▶ Task prompt:
Search the data below for the string "Spieltag". Extract every line that contains it.

▶ Extracted page text data:
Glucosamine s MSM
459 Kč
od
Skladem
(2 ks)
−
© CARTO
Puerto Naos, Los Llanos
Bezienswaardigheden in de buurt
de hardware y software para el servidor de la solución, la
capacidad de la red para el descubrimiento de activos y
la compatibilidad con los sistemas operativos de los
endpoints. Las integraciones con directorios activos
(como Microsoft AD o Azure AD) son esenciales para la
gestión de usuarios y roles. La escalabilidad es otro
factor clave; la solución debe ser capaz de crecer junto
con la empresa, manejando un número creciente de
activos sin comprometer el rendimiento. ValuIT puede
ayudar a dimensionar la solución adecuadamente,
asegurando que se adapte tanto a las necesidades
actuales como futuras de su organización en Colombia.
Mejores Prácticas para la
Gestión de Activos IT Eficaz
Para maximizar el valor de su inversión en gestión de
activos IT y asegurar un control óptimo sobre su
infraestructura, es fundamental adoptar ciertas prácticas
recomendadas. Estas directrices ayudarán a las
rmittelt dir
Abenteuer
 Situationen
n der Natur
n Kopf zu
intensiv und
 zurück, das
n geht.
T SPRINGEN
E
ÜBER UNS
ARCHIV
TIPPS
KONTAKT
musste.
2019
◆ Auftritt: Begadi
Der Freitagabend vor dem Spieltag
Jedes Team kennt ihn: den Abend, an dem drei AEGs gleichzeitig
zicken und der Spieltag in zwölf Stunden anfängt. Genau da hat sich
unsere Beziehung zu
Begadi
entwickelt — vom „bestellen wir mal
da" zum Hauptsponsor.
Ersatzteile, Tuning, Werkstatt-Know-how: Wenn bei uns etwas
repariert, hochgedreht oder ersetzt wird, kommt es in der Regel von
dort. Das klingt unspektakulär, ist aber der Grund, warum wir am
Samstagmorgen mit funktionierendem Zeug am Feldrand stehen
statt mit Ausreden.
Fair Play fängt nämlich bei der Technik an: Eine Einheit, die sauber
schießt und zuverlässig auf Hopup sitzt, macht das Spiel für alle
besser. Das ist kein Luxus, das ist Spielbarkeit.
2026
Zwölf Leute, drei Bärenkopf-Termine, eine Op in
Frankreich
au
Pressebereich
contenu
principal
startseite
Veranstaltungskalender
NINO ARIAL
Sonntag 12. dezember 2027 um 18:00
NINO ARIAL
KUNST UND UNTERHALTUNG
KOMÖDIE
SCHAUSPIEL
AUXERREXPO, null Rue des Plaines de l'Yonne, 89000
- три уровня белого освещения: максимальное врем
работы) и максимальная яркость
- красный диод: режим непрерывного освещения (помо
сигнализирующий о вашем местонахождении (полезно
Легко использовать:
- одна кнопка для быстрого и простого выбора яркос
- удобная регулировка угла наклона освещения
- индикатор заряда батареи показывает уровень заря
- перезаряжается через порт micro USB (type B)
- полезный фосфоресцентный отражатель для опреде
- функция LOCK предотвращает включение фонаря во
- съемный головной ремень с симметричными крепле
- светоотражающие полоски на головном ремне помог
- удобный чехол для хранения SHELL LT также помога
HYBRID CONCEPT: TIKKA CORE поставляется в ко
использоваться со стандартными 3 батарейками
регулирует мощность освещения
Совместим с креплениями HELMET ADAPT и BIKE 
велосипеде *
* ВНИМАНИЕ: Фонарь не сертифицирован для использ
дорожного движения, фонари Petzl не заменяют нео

▶ Solution to the problem:
Der Freitagabend vor dem Spieltag
zicken und der Spieltag in zwölf Stunden anfängt. Genau da hat sich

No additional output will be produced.